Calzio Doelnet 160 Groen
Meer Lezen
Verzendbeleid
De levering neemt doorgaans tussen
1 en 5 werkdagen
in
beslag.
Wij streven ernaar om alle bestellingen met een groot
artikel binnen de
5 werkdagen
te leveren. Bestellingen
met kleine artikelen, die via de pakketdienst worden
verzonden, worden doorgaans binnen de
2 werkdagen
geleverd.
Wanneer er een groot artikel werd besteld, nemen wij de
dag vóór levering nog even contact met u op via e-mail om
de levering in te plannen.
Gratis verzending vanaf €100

* * *

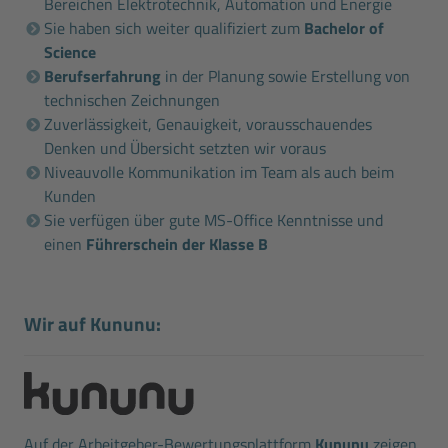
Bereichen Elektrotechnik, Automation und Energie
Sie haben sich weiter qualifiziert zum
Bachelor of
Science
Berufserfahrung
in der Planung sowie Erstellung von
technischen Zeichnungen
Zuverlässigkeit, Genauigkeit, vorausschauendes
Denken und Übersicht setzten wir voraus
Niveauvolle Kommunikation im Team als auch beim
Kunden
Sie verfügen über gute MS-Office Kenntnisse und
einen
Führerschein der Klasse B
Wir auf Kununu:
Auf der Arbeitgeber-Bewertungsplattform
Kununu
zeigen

▶ **WORK TO COMPLETE**
In the entries above, find the line with "Calzio Doelnet 160 Groen" and the line with "Gratis verzending vanaf €100", then restate word for word both of them and every line between, with nothing more.

▶ **RESULT**
Calzio Doelnet 160 Groen
Meer Lezen
Verzendbeleid
De levering neemt doorgaans tussen
1 en 5 werkdagen
in
beslag.
Wij streven ernaar om alle bestellingen met een groot
artikel binnen de
5 werkdagen
te leveren. Bestellingen
met kleine artikelen, die via de pakketdienst worden
verzonden, worden doorgaans binnen de
2 werkdagen
geleverd.
Wanneer er een groot artikel werd besteld, nemen wij de
dag vóór levering nog even contact met u op via e-mail om
de levering in te plannen.
Gratis verzending vanaf €100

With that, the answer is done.